The Centre on Saturday told the Supreme Court that the decision of the Prime Minister’s Office to monitor the Rafale jet deal cannot be construed as interference, Live Law reported. The government made this contention in its affidavits filed in the court against review petitions seeking an inquiry into the defence agreement.
The Ministry of Defence said the December 14, 2018, judgement of the Supreme Court that had dismissed all petitions seeking an inquiry into the government’s procurement of the Rafale fighter jets was correct. The government reasoned that unsubstantiated media reports or internal file notings “deliberately projected in a selective manner” should not be the basis for review pleas.
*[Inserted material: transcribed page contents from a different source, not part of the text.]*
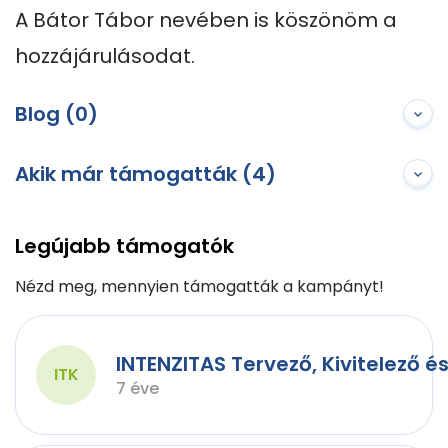
A Bátor Tábor nevében is köszönöm a 
hozzájárulásodat.
Blog (0)
Akik már támogatták (4)
Legújabb támogatók
Nézd meg, mennyien támogatták a kampányt!
INTENZITAS Tervező, Kivitelező é
ITK
7 éve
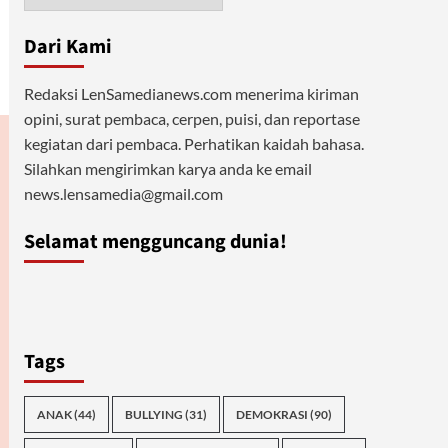
Dari Kami
Redaksi LenSamedianews.com menerima kiriman
opini, surat pembaca, cerpen, puisi, dan reportase
kegiatan dari pembaca. Perhatikan kaidah bahasa.
Silahkan mengirimkan karya anda ke email
news.lensamedia@gmail.com
Selamat mengguncang dunia!
Tags
ANAK
(44)
BULLYING
(31)
DEMOKRASI
(90)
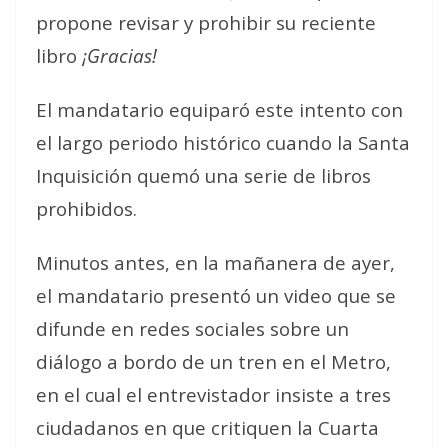
propone
revisar y prohibir
su reciente
libro
¡Gracias!
El mandatario equiparó este intento con
el largo periodo histórico cuando la Santa
Inquisición quemó una serie de libros
prohibidos.
Minutos antes, en la mañanera de ayer,
el mandatario presentó un video que se
difunde en redes sociales sobre un
diálogo a bordo de un tren en el Metro,
en el cual el entrevistador insiste a tres
ciudadanos en que critiquen la Cuarta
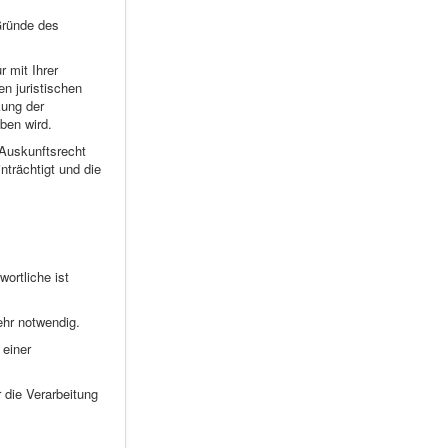
Gründe des
 mit Ihrer
n juristischen
kung der
ben wird.
 Auskunftsrecht
nträchtigt und die
ortliche ist
ehr notwendig.
 einer
 die Verarbeitung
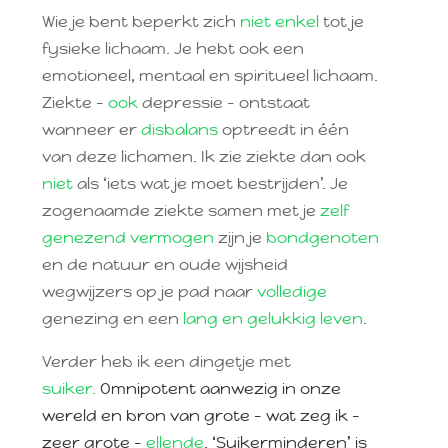
Wie je bent beperkt zich
niet enkel
tot je
fysieke lichaam. Je hebt ook een
emotioneel, mentaal en spiritueel lichaam.
Ziekte –
ook
depressie – ontstaat
wanneer er
disbalans
optreedt in één
van deze lichamen. Ik zie ziekte dan ook
niet
als ‘iets wat je moet bestrijden’. Je
zogenaamde ziekte samen met je
zelf
genezend vermogen
zijn je
bondgenoten
en de natuur en oude wijsheid
wegwijzers op je pad naar
volledige
genezing en een
lang en gelukkig leven
.
Verder heb ik een dingetje met
suiker.
Omnipotent aanwezig in onze
wereld en bron van grote – wat zeg ik –
zeer grote –
ellende
. ‘Suikerminderen’ is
The petitions seeking a review into the December verdict rely on information in media reports published in February. In March, the Centre had asked for the petitions to be dismissed, claiming they were based on “secret files” accessed from the Defence Ministry. However, a three-judge bench of the Supreme Court on April 10 unanimously dismissed the Centre’s objections to the review petitions.
In its affidavit filed on Saturday, the Centre claimed that the court’s April 10 decision allowing the petitioners to reinforce their case with the secret file notings “could lead to the revelation of all closely guarded state secrets relating to space, nuclear installations, strategic defence capabilities, operational deployment of forces, intelligence resources in the country and outside, counter-terrorism and counter insurgency measures etc”. The government said such disclosures “will have grave repercussions on the very existence of the Indian state”, and urged the top court to dismiss the review pleas right away, reported News18.
The review petitions had cited ministry documents revealed by media reports – mainly those published in The Hindu – in February. During the hearings, the government claimed that these were privileged and secret official files, and publishing them is illegal and a threat to security. The government said the disclosure of such details is exempted even by the Right to Information Act and breaches the Section 123 of the Indian Evidence Act.
The Congress and other Opposition parties have consistently alleged of corruption in the Rafale deal signed by Narendra Modi’s government. Congress chief Rahul Gandhi has brought up the matter multiple times, including in recent rallies ahead of the upcoming elections. He has called the deal a “blatant case of corruption”.